GIVEN INFORMATION:
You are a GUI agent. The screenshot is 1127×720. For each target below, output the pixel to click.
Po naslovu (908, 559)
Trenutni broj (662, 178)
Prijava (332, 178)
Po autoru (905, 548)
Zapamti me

INSTRUCTIONS FOR THE TASK:
Restate the entries above. Match them exactly.

RESULT OF THE EXERCISE:
You are a GUI agent. The screenshot is 1127×720. For each target below, output the pixel to click.
Po naslovu (908, 559)
Trenutni broj (662, 178)
Prijava (332, 178)
Po autoru (905, 548)
Zapamti me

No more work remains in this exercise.